Alors tu t’es mis au piano et d’un seul doigt tu as parcouru tout le clavier. Pendant ce temps, j’arpentais la salle à cloche-pied en soulevant mon étole, bien cambrée. Puis tu t’es levé et tous les deux, au son tapageur produit au loin par ces orchestres répugnants, nous avons exécuté une danse de notre invention. Toutes les figures en étaient sensationnelles. Les gens applaudissaient à tout rompre, c’était du délire.., Juste quand on a vu débarquer des types habillés de vert des pieds à la tête, on s’est planqués derrière une grande pancarte, on a traversé la rue grouillante et on est entrés au cinéma La Rampa (ce soir-là, c’était la première de La dolce vita). Les applaudissements crépitaient encore.

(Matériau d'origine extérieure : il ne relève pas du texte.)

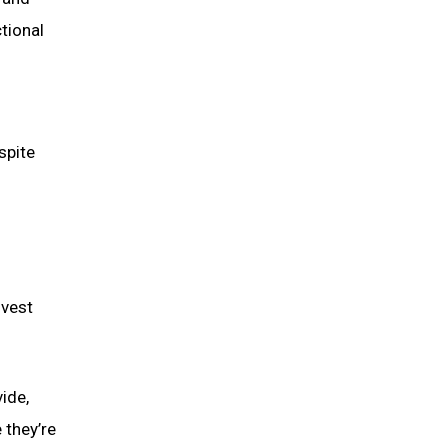
tional
spite
nvest
ide,
 they’re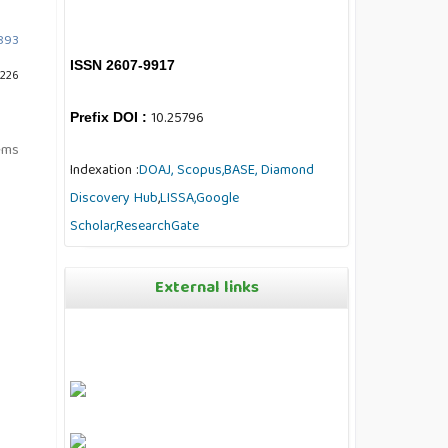
7893
ISSN 2607-9917
 226
10.25796
Prefix DOI :
tems
Indexation :
DOAJ,
Scopus,
BASE,
Diamond
Discovery Hub
,
LISSA,
Google
Scholar,
ResearchGate
External links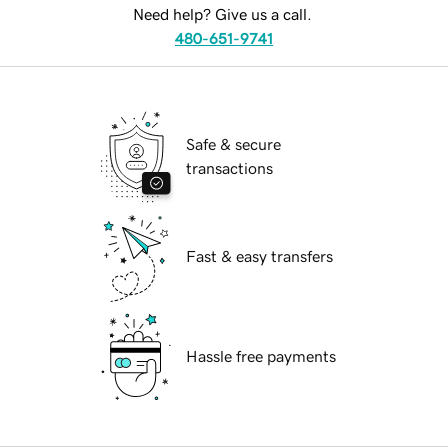
Need help? Give us a call.
480-651-9741
Safe & secure
transactions
Fast & easy transfers
Hassle free payments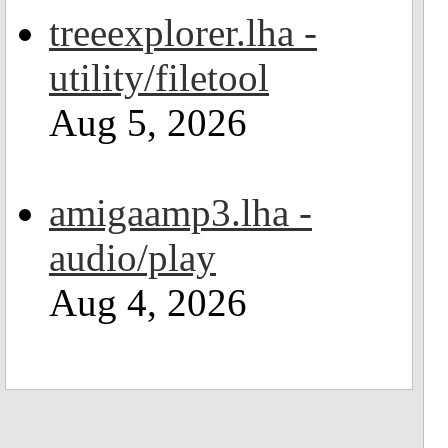
treeexplorer.lha -
utility/filetool
Aug 5, 2026
amigaamp3.lha -
audio/play
Aug 4, 2026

Au cinéma, malgré l’obscurité, nous avons fait sensation. Les gens dédaignaient Anita Ekberg pour nous observer. Au retour, dans le bus, on a même épaté le chauffeur qui nous lorgnait dans son rétroviseur. »

 

Reinaldo Arenas est né à Cuba en 1943. Son opposition au régime castriste lui valut de connaître prisons et camps de travail avant de gagner les Etats-Unis en 198O ; Il est  l’auteur de quinze ouvrages- romans, recueils de poèmes et de nouvelles.  Avant la nuit (Babel, 2000), porté à l’écran par Julian Schnabel, a remporté le grand prix du Jury à la Mostra de Venise.